> [WORK INSTRUCTION] Your task is to return all of the records exactly, minus any images.

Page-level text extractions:
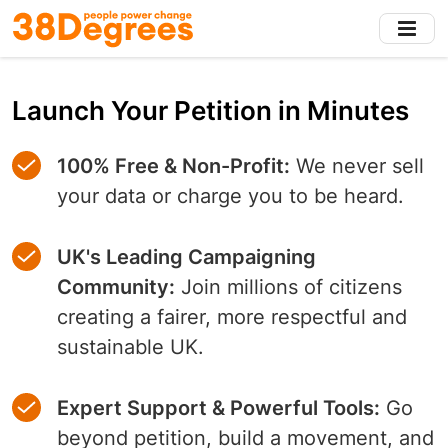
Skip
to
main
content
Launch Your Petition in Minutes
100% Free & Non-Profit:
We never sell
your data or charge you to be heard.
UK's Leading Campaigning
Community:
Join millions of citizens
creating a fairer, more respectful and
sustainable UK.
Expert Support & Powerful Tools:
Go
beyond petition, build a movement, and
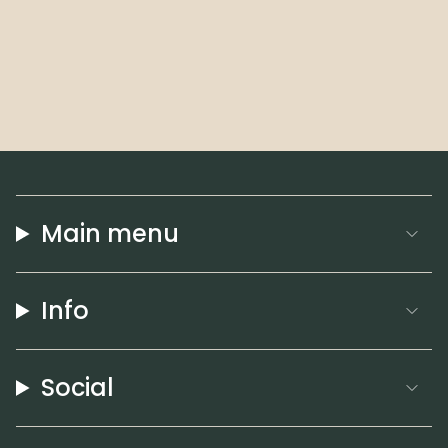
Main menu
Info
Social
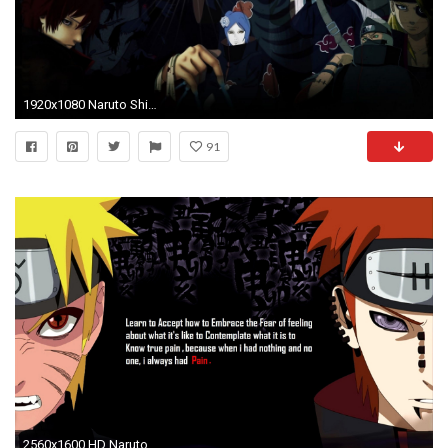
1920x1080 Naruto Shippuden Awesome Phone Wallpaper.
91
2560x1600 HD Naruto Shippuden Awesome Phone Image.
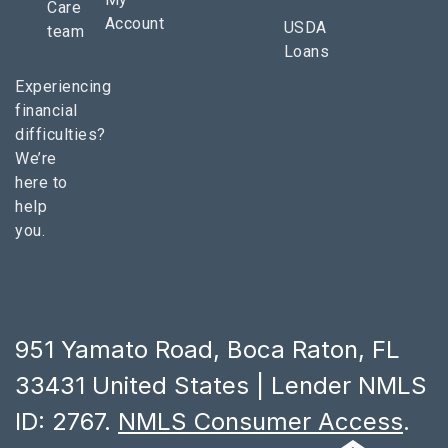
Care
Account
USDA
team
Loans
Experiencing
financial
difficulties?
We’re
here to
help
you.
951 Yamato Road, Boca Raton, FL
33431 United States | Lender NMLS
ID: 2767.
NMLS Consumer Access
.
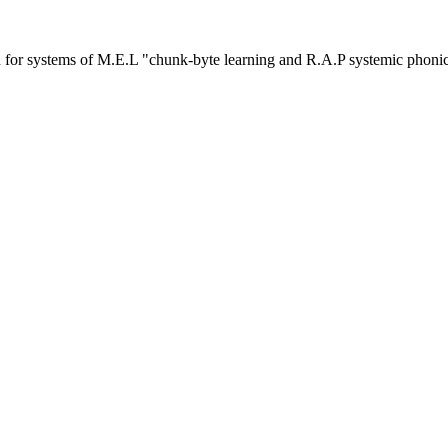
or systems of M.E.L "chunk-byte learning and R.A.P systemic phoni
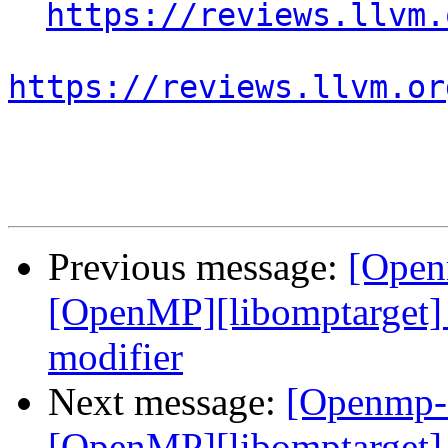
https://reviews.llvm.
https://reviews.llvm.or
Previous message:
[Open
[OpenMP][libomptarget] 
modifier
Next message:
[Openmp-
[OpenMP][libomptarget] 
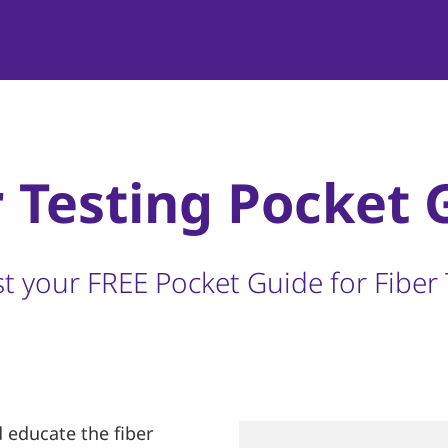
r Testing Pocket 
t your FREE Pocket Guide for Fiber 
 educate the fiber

> [WRITTEN RESPONSE]
Skip
to
main
content
Launch Your Petition in Minutes
100% Free & Non-Profit:
We never sell
your data or charge you to be heard.
UK's Leading Campaigning
Community:
Join millions of citizens
creating a fairer, more respectful and
sustainable UK.
Expert Support & Powerful Tools:
Go
beyond petition, build a movement, and
Main menu
Info
Social
1920x1080 Naruto Shippuden Awesome Phone Wallpaper.
91
2560x1600 HD Naruto Shippuden Awesome Phone Image.
Care
Account
USDA
team
Loans
Experiencing
financial
difficulties?
We’re
here to
help
you.
951 Yamato Road, Boca Raton, FL
33431 United States | Lender NMLS
ID: 2767.
NMLS Consumer Access
.
or systems of M.E.L "chunk-byte learning and R.A.P systemic phoni
https://reviews.llvm.
https://reviews.llvm.or
Previous message:
[Open
[OpenMP][libomptarget] 
modifier
Next message:
[Openmp-
[OpenMP][libomptarget] 
r Testing Pocket 
t your FREE Pocket Guide for Fiber 
 educate the fiber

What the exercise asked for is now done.